According to recent reports relating to the Australia – Facebook fracas, both parties have reached an agreement. After days of restricting Australia’s users from viewing or sharing news on Facebook, the ban will be over soon. The Australian government and Facebook have been in negotiations and it is yielding a positive result. The Australian government is about to pass a new media law requiring digital platforms to pay for news.
Facebook said in a recent statement: “After further discussions, we are satisfied that the Australian government has agreed to some changes and commitments, which address our core concerns.”
The government led by Prime Minister, Scott Morrison, revised the proposed “News Media Negotiation Act” at the last minute. At present, the regulation is in Parliament, and it may soon become a new law. The bill was introduced in Parliament in December last year.

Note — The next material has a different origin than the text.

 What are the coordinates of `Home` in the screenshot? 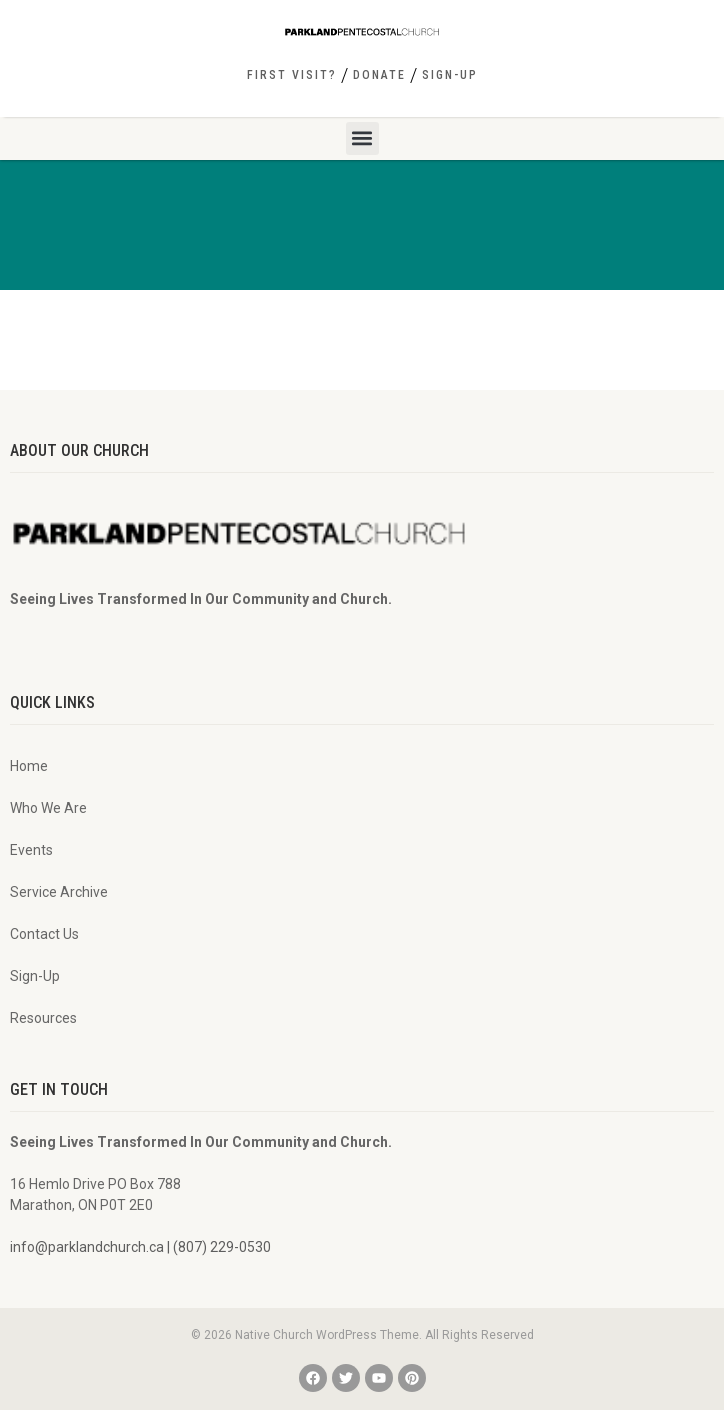 It's located at (29, 766).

Why the fracas between Australia and Facebook
Australia wants digital platforms to pay local media and publishers to link their content to news feeds or search results.
Experts claim that if the two parties cannot reach a commercial agreement, the government arbitrator can determine the final price. This means the decision can be favorable to either party (digital platform or publisher). However, Facebook sternly opposes the arbitration clause. Nevertheless, Facebook is not the only voice to oppose the new laws
According to Sir Tim Berners-Lee (creator of the web), the internet will be “unworkable” if the government force companies to pay for content.
What is the change?
The amendments state that the Australian government will not outrightly resort to arbitration. It will consider the agreement between digital platforms and media companies. After considerations, it will then decide if the guidelines apply to these technology giants.
The Australian government will also notify these digital platforms one month in advance before the final decision. In addition, the rectification will also include a two-month period. This period will allow digital platforms and publishers to negotiate before finally resorting to arbitration.
Campbell Brown, vice president of global news partnerships at Facebook said “Going forward, the government has clarified we will retain the ability to decide if news appears on Facebook so that we won’t automatically be subject to forced negotiation,”
“We have come to an agreement that will allow us to support the publishers we choose to, including small and local publishers.”